Drawing of what the Mother AME Zion Church in Little Africa looked like.
As featured in Columbia News Service.
On the corner of West 10th Street and Bleecker was a stately church. Packs of people, wearing the finest clothes their meager salaries could afford, came in and out for morning or evening masses, and hourly lyceums where speakers lectured on literature, politics and history. The Mother AME Zion Church was always crowded no matter the time of day, serving as a home for Black people hungry for knowledge and community.
But inside the building, members were searching for something else: freedom to exist without Jim Crow discrimination and brutality, a regular occurrence for most Black people in the 19th century who attended church.
“The church created a university within the center of the community,” said Reverend Malcolm Byrd, the current pastor of Mother AME Zion Church.
But there’s barely any trace of the church or its history in the Greenwich neighborhood now.
Nearly 160 years later, a walk around the area includes trendy boutiques, quirky coffee shops and dog walkers. But that part of Greenwich Village was once referred to as “Little Africa,” where one church became the center of the Black community.

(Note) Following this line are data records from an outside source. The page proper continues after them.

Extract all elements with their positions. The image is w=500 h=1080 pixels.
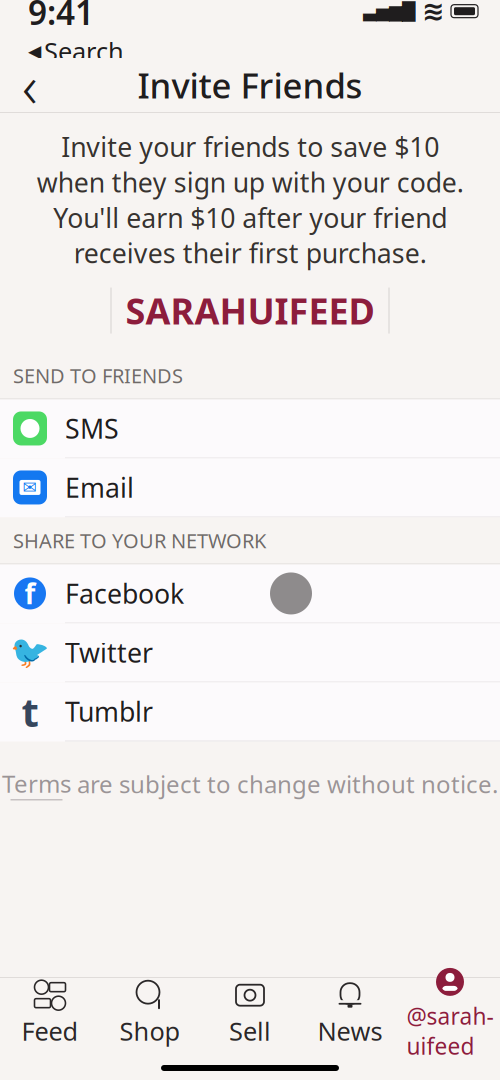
button[interactable]: Sell — [200, 978, 300, 1050]
button[interactable]: Back — [0, 58, 60, 112]
staticText: @sarahuifeed — [406, 1001, 494, 1061]
button[interactable]: Feed — [0, 978, 100, 1050]
staticText: Email — [65, 470, 134, 505]
button[interactable]: t — [0, 682, 500, 742]
button[interactable]: Shop — [100, 978, 200, 1050]
staticText: SARAHUIFEED — [126, 287, 374, 334]
staticText: 9:41 — [28, 0, 94, 34]
staticText: News — [318, 1014, 382, 1048]
staticText: Terms — [2, 768, 71, 799]
staticText: f — [24, 575, 36, 612]
staticText: Facebook — [65, 576, 184, 611]
button[interactable]: 🐦 — [0, 624, 500, 682]
staticText: ‹ — [22, 46, 38, 124]
staticText: ✉ — [22, 478, 38, 497]
staticText: Search — [44, 34, 124, 68]
staticText: SHARE TO YOUR NETWORK — [13, 527, 266, 554]
button[interactable]: @sarahuifeed — [400, 978, 500, 1050]
staticText: SEND TO FRIENDS — [13, 362, 183, 389]
staticText: Invite Friends — [138, 62, 362, 108]
button[interactable]: Terms — [2, 768, 71, 800]
button[interactable]: f — [0, 564, 500, 624]
button[interactable]: News — [300, 978, 400, 1050]
staticText: 🐦 — [10, 634, 50, 671]
staticText: t — [22, 685, 38, 738]
button[interactable]: ✉ — [0, 458, 500, 518]
staticText: ≋ — [422, 0, 444, 26]
staticText: Invite your friends to save $10 when the… — [36, 129, 464, 271]
button[interactable]: SMS — [0, 400, 500, 458]
staticText: Twitter — [65, 635, 153, 670]
staticText: are subject to change without notice. — [71, 768, 498, 800]
staticText: SMS — [65, 411, 119, 446]
staticText: ▃▅▆█ — [363, 1, 415, 21]
staticText: ◀ — [28, 41, 41, 61]
staticText: Tumblr — [65, 694, 153, 729]
staticText: Feed — [22, 1014, 78, 1048]
staticText: Sell — [229, 1014, 271, 1048]
staticText: Shop — [120, 1014, 180, 1048]
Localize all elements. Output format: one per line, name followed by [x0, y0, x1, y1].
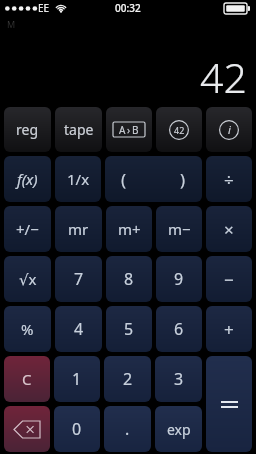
button[interactable]: Multiply	[206, 206, 252, 252]
button[interactable]: Answer 42	[156, 107, 202, 152]
button[interactable]: Divide	[206, 156, 252, 202]
staticText: mr	[68, 219, 89, 239]
staticText: 00:32	[115, 1, 141, 15]
staticText: 9	[174, 268, 184, 290]
button[interactable]: Clear	[4, 356, 50, 402]
button[interactable]: 8	[106, 256, 152, 302]
staticText: %	[21, 319, 34, 339]
staticText: .	[125, 418, 130, 440]
button[interactable]: m+	[106, 206, 152, 252]
button[interactable]: Square root	[4, 256, 51, 302]
staticText: )	[180, 168, 186, 191]
staticText: exp	[167, 420, 191, 439]
staticText: 1	[72, 368, 82, 390]
staticText: (	[121, 168, 127, 191]
staticText: reg	[16, 120, 39, 139]
staticText: −	[224, 268, 234, 291]
staticText: tape	[64, 120, 94, 139]
button[interactable]: 1/x	[55, 156, 101, 202]
button[interactable]: 9	[156, 256, 202, 302]
staticText: C	[22, 369, 32, 389]
staticText: ÷	[224, 168, 234, 191]
staticText: 4	[74, 318, 84, 340]
button[interactable]: f(x)	[4, 156, 51, 202]
staticText: f(x)	[17, 169, 38, 189]
staticText: m+	[118, 219, 141, 239]
button[interactable]: A to B conversion	[106, 107, 152, 152]
button[interactable]: Percent	[4, 306, 51, 352]
button[interactable]: Backspace	[4, 406, 50, 452]
staticText: 0	[72, 418, 82, 440]
button[interactable]: Parentheses	[105, 156, 202, 202]
button[interactable]: Minus	[206, 256, 252, 302]
button[interactable]: 0	[54, 406, 100, 452]
button[interactable]: 3	[155, 356, 202, 402]
button[interactable]: Info	[206, 107, 252, 152]
button[interactable]: 7	[55, 256, 102, 302]
button[interactable]: 5	[106, 306, 152, 352]
staticText: 7	[74, 268, 84, 290]
staticText: A	[119, 123, 126, 137]
staticText: +	[224, 318, 234, 341]
staticText: M	[7, 18, 16, 30]
button[interactable]: 2	[104, 356, 151, 402]
button[interactable]: 1	[54, 356, 100, 402]
button[interactable]: Plus	[206, 306, 252, 352]
staticText: ›	[127, 123, 131, 137]
button[interactable]: Equals	[206, 356, 252, 452]
button[interactable]: reg	[4, 107, 51, 152]
staticText: 6	[174, 318, 184, 340]
staticText: ×	[224, 218, 234, 241]
staticText: m−	[168, 219, 191, 239]
button[interactable]: Plus minus	[4, 206, 51, 252]
staticText: 5	[124, 318, 134, 340]
staticText: 42	[174, 124, 185, 136]
staticText: 2	[123, 368, 133, 390]
button[interactable]: mr	[55, 206, 102, 252]
staticText: 1/x	[67, 169, 90, 189]
button[interactable]: tape	[55, 107, 102, 152]
button[interactable]: exp	[155, 406, 202, 452]
button[interactable]: Decimal point	[104, 406, 151, 452]
staticText: EE	[38, 1, 50, 15]
staticText: 8	[124, 268, 134, 290]
staticText: B	[132, 123, 139, 137]
button[interactable]: 6	[156, 306, 202, 352]
staticText: 42	[200, 49, 247, 105]
staticText: +/−	[16, 219, 39, 239]
button[interactable]: 4	[55, 306, 102, 352]
button[interactable]: m−	[156, 206, 202, 252]
staticText: i	[228, 122, 231, 137]
staticText: √x	[19, 269, 37, 289]
staticText: 3	[174, 368, 184, 390]
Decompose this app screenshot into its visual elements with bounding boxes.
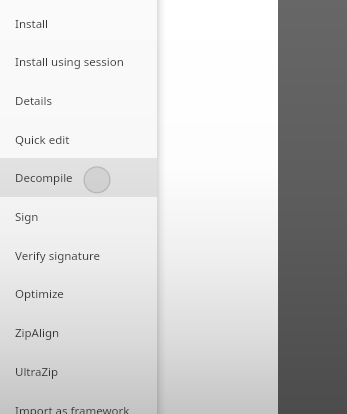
- staticText: Import as framework: [15, 403, 130, 414]
- staticText: Install using session: [15, 54, 124, 70]
- staticText: Optimize: [15, 286, 64, 302]
- button[interactable]: Install using session: [0, 42, 157, 81]
- staticText: Decompile: [15, 170, 73, 186]
- button[interactable]: Optimize: [0, 274, 157, 313]
- staticText: Details: [15, 93, 52, 109]
- staticText: Sign: [15, 209, 39, 225]
- button[interactable]: Sign: [0, 197, 157, 236]
- button[interactable]: Install: [0, 4, 157, 43]
- staticText: Verify signature: [15, 248, 101, 264]
- button[interactable]: UltraZip: [0, 352, 157, 391]
- button[interactable]: Verify signature: [0, 236, 157, 275]
- other: Touch ripple: [0, 158, 157, 197]
- button[interactable]: Details: [0, 81, 157, 120]
- button[interactable]: ZipAlign: [0, 313, 157, 352]
- staticText: ZipAlign: [15, 325, 60, 341]
- button[interactable]: Import as framework: [0, 391, 157, 414]
- staticText: UltraZip: [15, 364, 59, 380]
- staticText: Install: [15, 16, 49, 32]
- staticText: Quick edit: [15, 132, 70, 148]
- button[interactable]: Quick edit: [0, 120, 157, 159]
- button[interactable]: Decompile: [0, 158, 157, 197]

“The church was the center of life for Black people; one space where Black lives didn’t revolve around whiteness,” said Byrd, who is at the help of the church in its current Harlem location.

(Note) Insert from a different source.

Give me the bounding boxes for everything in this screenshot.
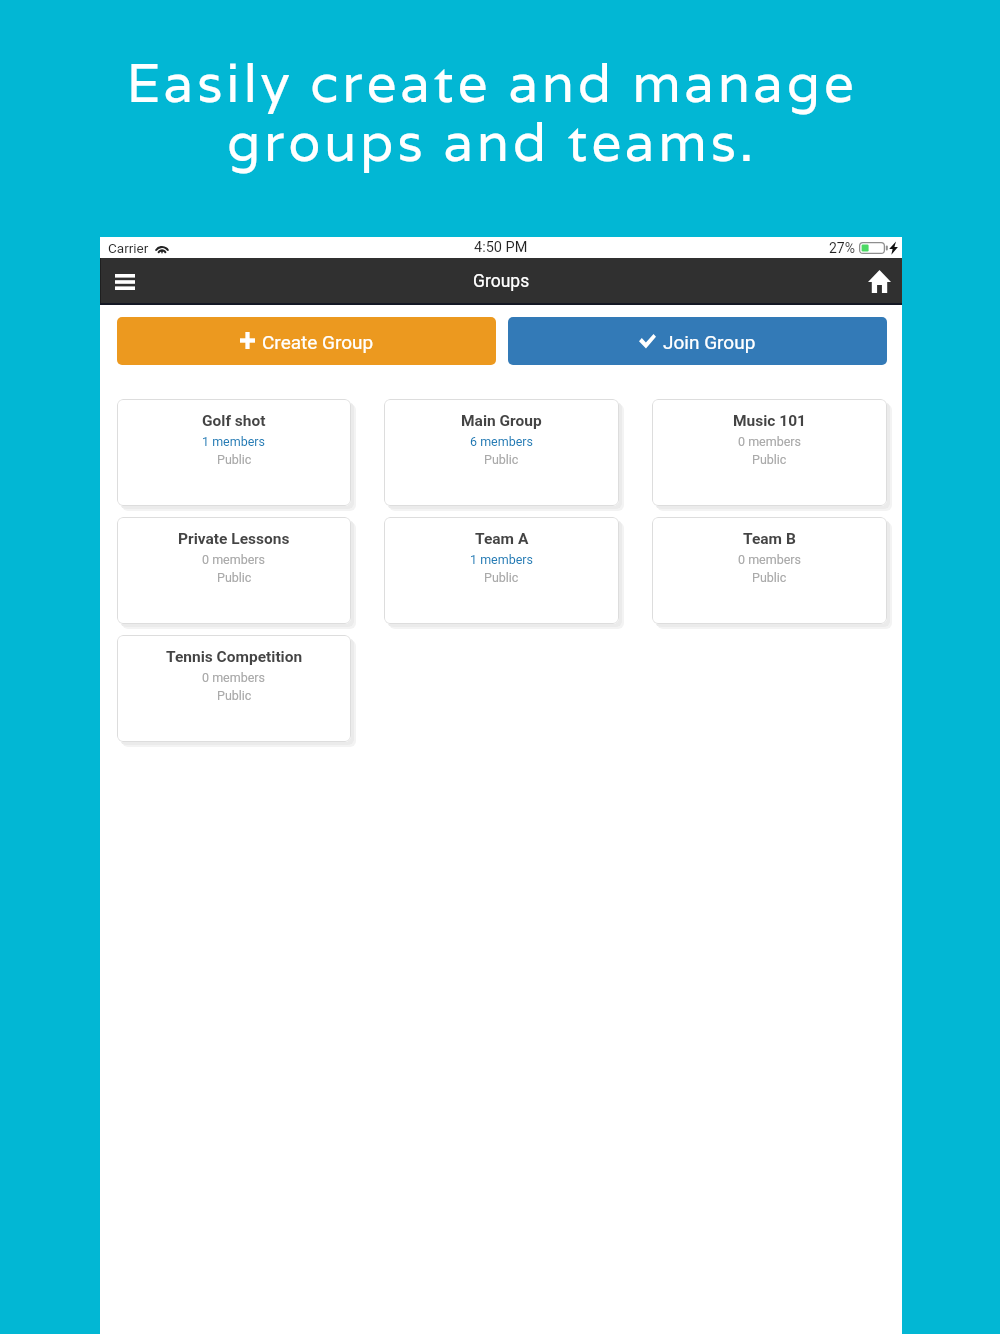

Founded by a bishop named James Varick, Mother AME Zion was first established when a group of African Americans formally voted to leave the white John Street Methodist Church in 1820, to form their own Black congregation elsewhere, where they weren’t segregated or treated as inferior.
“Without question, this was the only option for African American leadership,” said Byrd, who sees the Little Africa church as the first step towards liberation for Black New Yorkers.

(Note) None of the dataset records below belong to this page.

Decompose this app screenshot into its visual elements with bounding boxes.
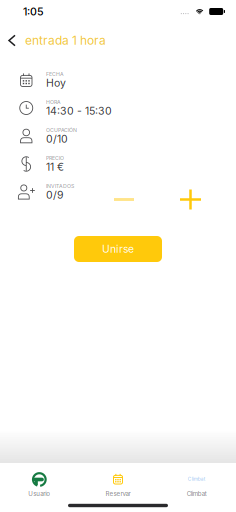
staticText: 1:05: [23, 5, 44, 18]
staticText: Climbat: [187, 490, 207, 498]
staticText: Usuario: [28, 490, 50, 498]
staticText: Climbat: [188, 476, 206, 482]
staticText: Unirse: [102, 243, 134, 255]
staticText: 0/9: [46, 189, 64, 201]
button[interactable]: Reservar: [79, 463, 157, 499]
staticText: INVITADOS: [46, 183, 74, 189]
button[interactable]: Increase guests: [174, 190, 207, 210]
button[interactable]: Decrease guests: [107, 190, 141, 210]
staticText: Hoy: [46, 77, 66, 89]
staticText: PRECIO: [46, 155, 64, 161]
staticText: HORA: [46, 99, 61, 105]
staticText: 0/10: [46, 133, 68, 145]
button[interactable]: Usuario: [0, 463, 79, 499]
staticText: OCUPACIÓN: [46, 127, 77, 133]
button[interactable]: Unirse: [74, 236, 162, 262]
staticText: 11 €: [46, 161, 64, 173]
staticText: Reservar: [106, 490, 130, 498]
staticText: 14:30 - 15:30: [46, 105, 112, 117]
button[interactable]: Back: [0, 28, 19, 53]
staticText: entrada 1 hora: [25, 33, 106, 48]
staticText: FECHA: [46, 71, 64, 77]
button[interactable]: Climbat: [157, 463, 236, 499]
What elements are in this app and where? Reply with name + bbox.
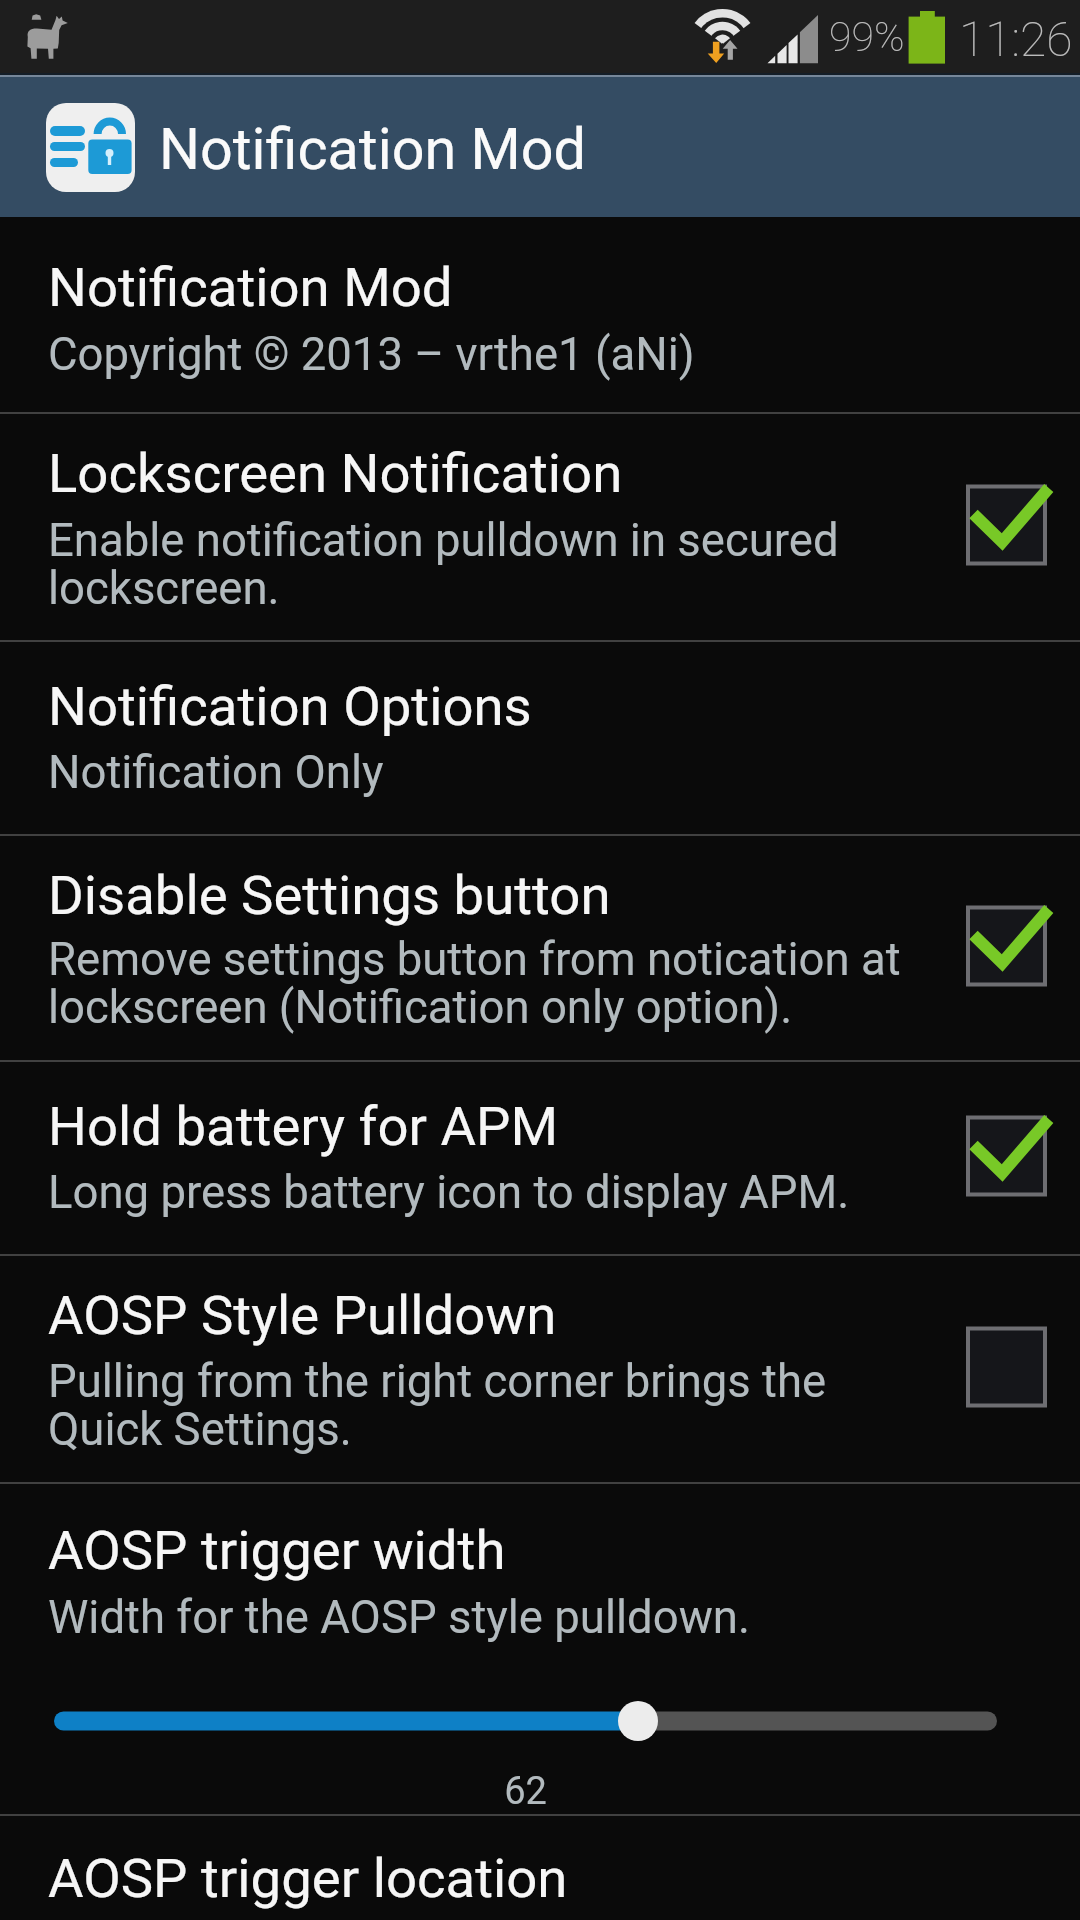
button[interactable]: Lockscreen Notification toggle xyxy=(950,472,1060,582)
staticText: Enable notification pulldown in secured … xyxy=(48,514,930,615)
button[interactable]: AOSP Style Pulldown xyxy=(0,1256,1080,1482)
button[interactable]: Notification Options xyxy=(0,642,1080,834)
staticText: Hold battery for APM xyxy=(48,1094,559,1158)
button[interactable]: Hold battery for APM xyxy=(0,1062,1080,1254)
staticText: Disable Settings button xyxy=(48,863,611,927)
button[interactable]: Notification Mod xyxy=(0,217,1080,412)
button[interactable]: Hold battery for APM toggle xyxy=(950,1103,1060,1213)
staticText: Notification Mod xyxy=(159,116,586,183)
staticText: Lockscreen Notification xyxy=(48,441,623,505)
staticText: 62 xyxy=(0,1769,1051,1814)
button[interactable]: Notification Mod xyxy=(0,77,1080,217)
staticText: AOSP Style Pulldown xyxy=(48,1283,557,1347)
staticText: Notification Mod xyxy=(48,255,453,319)
button[interactable]: Lockscreen Notification xyxy=(0,414,1080,640)
staticText: AOSP trigger width xyxy=(48,1518,506,1582)
staticText: AOSP trigger location xyxy=(48,1846,568,1910)
staticText: 11:26 xyxy=(959,11,1073,67)
staticText: Notification Options xyxy=(48,674,532,738)
staticText: Long press battery icon to display APM. xyxy=(48,1166,850,1219)
staticText: Remove settings button from notication a… xyxy=(48,933,930,1034)
button[interactable]: AOSP Style Pulldown toggle xyxy=(950,1314,1060,1424)
staticText: Pulling from the right corner brings the… xyxy=(48,1355,930,1456)
button[interactable]: AOSP trigger location xyxy=(0,1816,1080,1920)
staticText: Notification Only xyxy=(48,746,384,799)
staticText: Copyright © 2013 – vrthe1 (aNi) xyxy=(48,328,695,381)
staticText: Width for the AOSP style pulldown. xyxy=(48,1591,750,1644)
button[interactable]: Disable Settings button toggle xyxy=(950,893,1060,1003)
staticText: 99% xyxy=(829,13,905,61)
button[interactable]: AOSP trigger width xyxy=(0,1484,1080,1814)
button[interactable]: Disable Settings button xyxy=(0,836,1080,1060)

After the Civil War, a wave of formerly enslaved people from the South, migrated to northern states. Little Africa became one of the final destinations for Black people searching for a better life.
Although slavery had been abolished in New York in 1827, African Americans were still subjected to racism. Mother AME Zion was born as a church in the traditional sense, but it represented something larger for the Black community: an anti-slavery institution within a church, explains Byrd.
Besides the AME church, Little Africa was also home to one of the first African Free Schools on Mulberry Street. Over 500 children of formerly enslaved people were given an education, writing essays, and putting on plays tackling the very recent trauma of slavery.
The first Black theatre, the African Theater, also originated in Little Africa. With 25 cents, the community, excluded from white venues, could enjoy plays and ballets, performed by a Black cast led by William Alexander Brown, one of the first Black playwrights of America.
“For the most part it was very integrated,” said Dena Tasse-Winter about Little Africa. Tasse-Winter, the director of research and preservation at the Greenwich Village Society for Historic Preservation, advocates for the protection of historic buildings on protected historic buildings in the neighborhood.
By the 1860s, Little Africa was home to a quarter of the city’s African American population which hovered around 12,500 people, and was the first home for “black and tan” saloons where Black and white people could mix freely in public venues.
But what happened to Little Africa?
After World War I, Italian immigrants established themselves in the area displacing the Black community that slowly moved Uptown. Now, if one wants to know about Little Africa, a trip to Harlem is the only way to find out.
“Serving the community is paramount,” said Arilla Whitehurst, a longtime member of Mother Zion who serves as the curator of the church’s museum.
As Black people migrated to Harlem, the church followed its people. By the 1910s, Black people were 70% of the population Uptown. Mother AME Zion settled on West 37th Street in 1925, where it has remained for the last 98 years.
“The history of Little Africa was definitely lost by not protecting and remembering the neighborhood,” said Tasse-Winter about Greenwich Village. Although nothing is left in the neighborhood downtown, the history of the church has been kept alive for decades through oral history and the church museum that opened in 2019, containing artefacts from the past five locations of the church.
The museum is in a small room in the basement of the Harlem church, where there are old pictures of the former AME bishops, church ushers and choir members, an old bible, manumission papers and James Varrick’s tomb.
Whitehurst pointed out three small boxes containing the ashes from a mortgage burning ceremony in 1985. “We as a black race were never able to own anything,” said Whitehurst. The ceremony was to celebrate the long-awaited ownership over the church building. “We could finally keep our faith and keep a place.”
“The Church is not the building; that’s why we survived,” said Byrd, explaining that thousands of African Methodist Episcopal Churches have been established around the world.
“This is a church that made it against all odds.”